「もう少し僕に探させてくれないかな!」
「え、でも、毎日放課後探すの大変でしょ」
「ううん、全然!」

 大変なんかじゃない。

 むしろ、これは必ず見つけ出したい。

「ここまできたらなんとしても見つけたいから」

 ──四つ葉のクローバーを探し出すことができたら、水戸さんの病気が治るんじゃないかって。

 そんな期待をしてしまう。
 願ってしまう。

「じゃあ私ももう少し頑張る」
「でも、水戸さんあまり無理しない方が……」
「今日はすごく調子がいいの。
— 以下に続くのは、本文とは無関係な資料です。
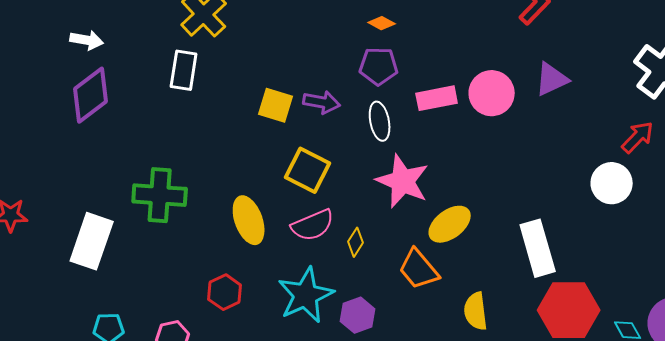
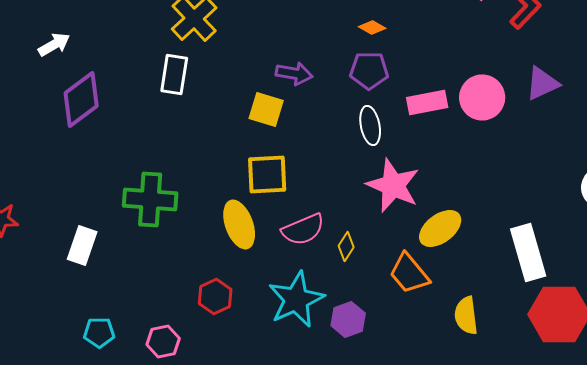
white arrow: (87, 40) -> (54, 44), moved, turned -40
purple arrow: (322, 102) -> (294, 73), moved
yellow square: (308, 170) -> (267, 174), moved, turned -30
white rectangle: (92, 241) -> (82, 245), size x0.7

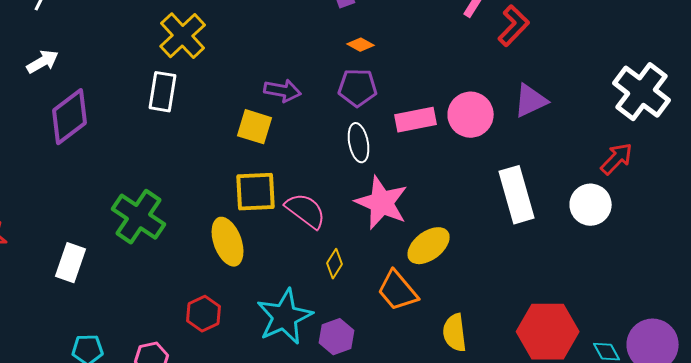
green cross: (150, 199) -> (139, 217), turned 30
pink semicircle: (303, 229) -> (306, 211), moved, turned -120
white rectangle: (528, 252) -> (517, 195), moved

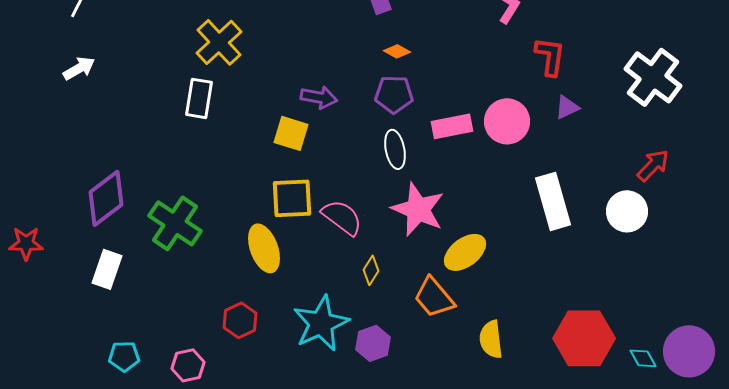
red L-shape: (514, 26) -> (550, 56), moved, turned -36
white cross: (642, 92) -> (653, 77), moved
purple triangle: (531, 101) -> (567, 107), size x0.7
purple diamond: (70, 117) -> (106, 198), moved

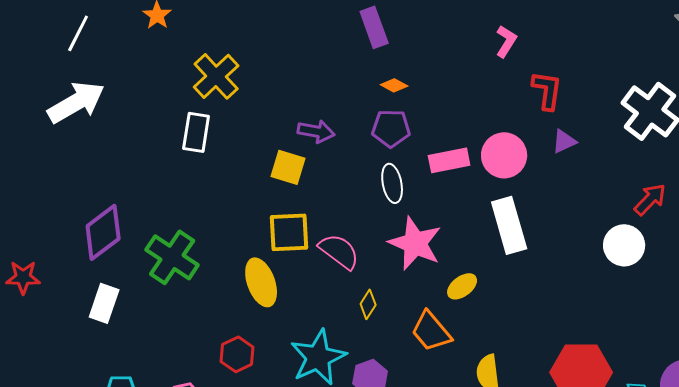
white arrow: (79, 68) -> (76, 102), size x1.8
white rectangle: (553, 201) -> (509, 225), moved
yellow ellipse: (465, 252) -> (462, 286), size x0.7

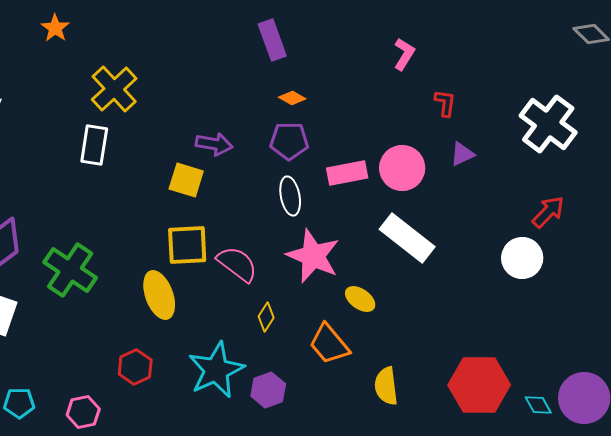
red L-shape: (547, 90) -> (445, 103), size x0.7
white rectangle: (509, 225) -> (407, 238), turned -36
yellow ellipse: (462, 286) -> (360, 299), turned 72

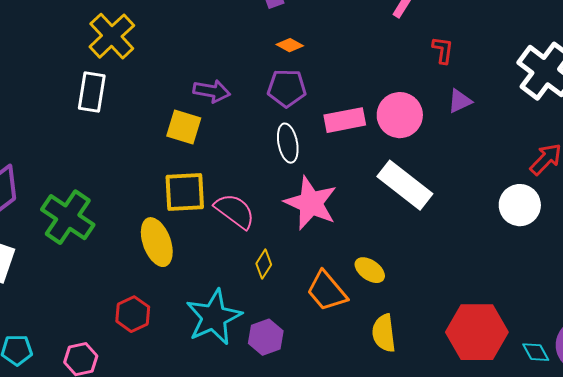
yellow ellipse: (360, 299) -> (370, 270), moved

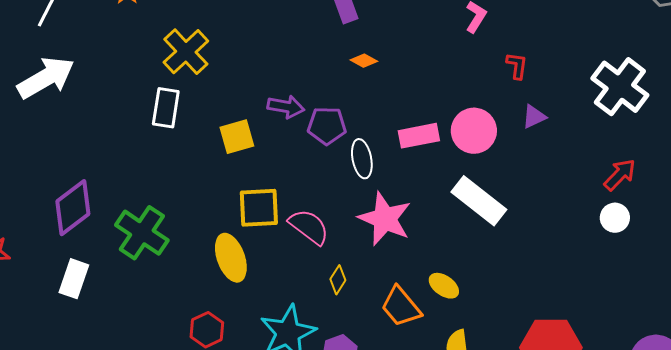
purple pentagon: (287, 88) -> (327, 126), moved
yellow square: (184, 127) -> (237, 137), moved, turned -33
white circle: (520, 205) -> (615, 218), moved, size x0.7

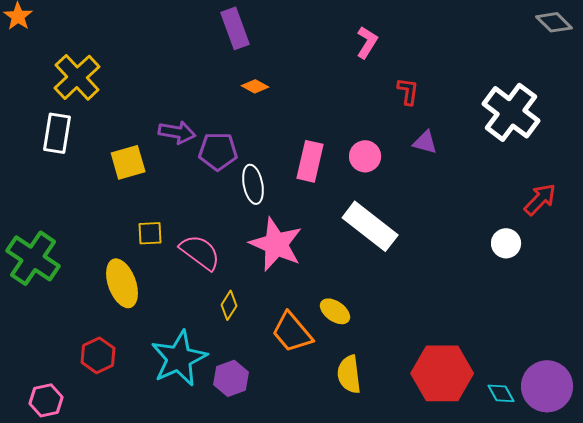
purple triangle: (534, 117) -> (425, 142), turned 40
pink circle: (474, 131) -> (365, 156), size x0.7
pink rectangle: (419, 136) -> (310, 161), turned -66
red arrow: (620, 175) -> (540, 199), moved
yellow square: (259, 208) -> (150, 233), size x0.6

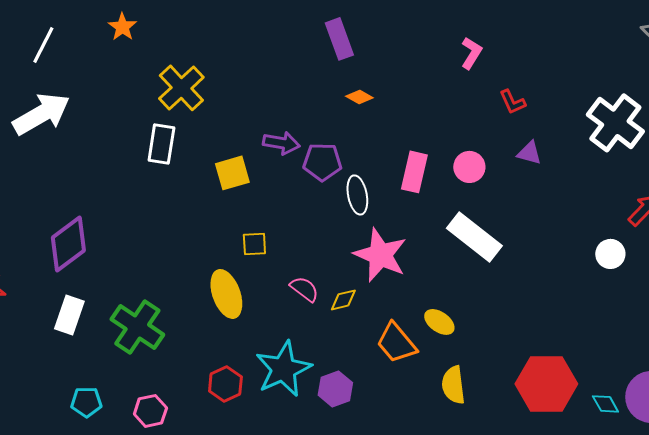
red L-shape: (408, 91) -> (512, 102), turned 148
pink semicircle: (200, 252) -> (304, 289), moved, size x0.7
green cross: (33, 258) -> (137, 327), moved
yellow diamond: (229, 305) -> (343, 300), moved, turned 44
red hexagon: (98, 355) -> (225, 384), moved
だから大丈夫」

 陽だまりのような笑顔を浮かべる。

 まるで、病気など患っていないようなほどに元気だ。

「心配してくれてありがとう、日和くん」
「え……ええ?」
「ここまで私たち仲良くなれたのに牧野くんって名字で呼ぶなんてそっけないでしょ? だから日和くんって呼びたいんだけど、ダメ……かな」

 真っ赤な顔をさせて、俯く水戸さん。

 夕焼け色のオレンジが、あたり一面を温かく染める。

 そんなの、ダメじゃない。

 むしろ僕にとってそれはご褒美みたいなもので。

「……呼んでくれると、嬉しいです」

 僕の心は素直だった。

 ──ああ、顔がすごく熱い……

「日和くん顔、真っ赤」

 いつのまにか顔を上げていた水戸さん。

 けれど、それは。

「み、水戸さんこそ……」
「じゃあ……これは夕焼けのせいにしよっか」
「そ、そうだね」

 これは、夕焼けのせい。

 それからしばらく二人とも顔を赤くさせたまま、ぎこちない雰囲気で四つ葉のクローバーを探した。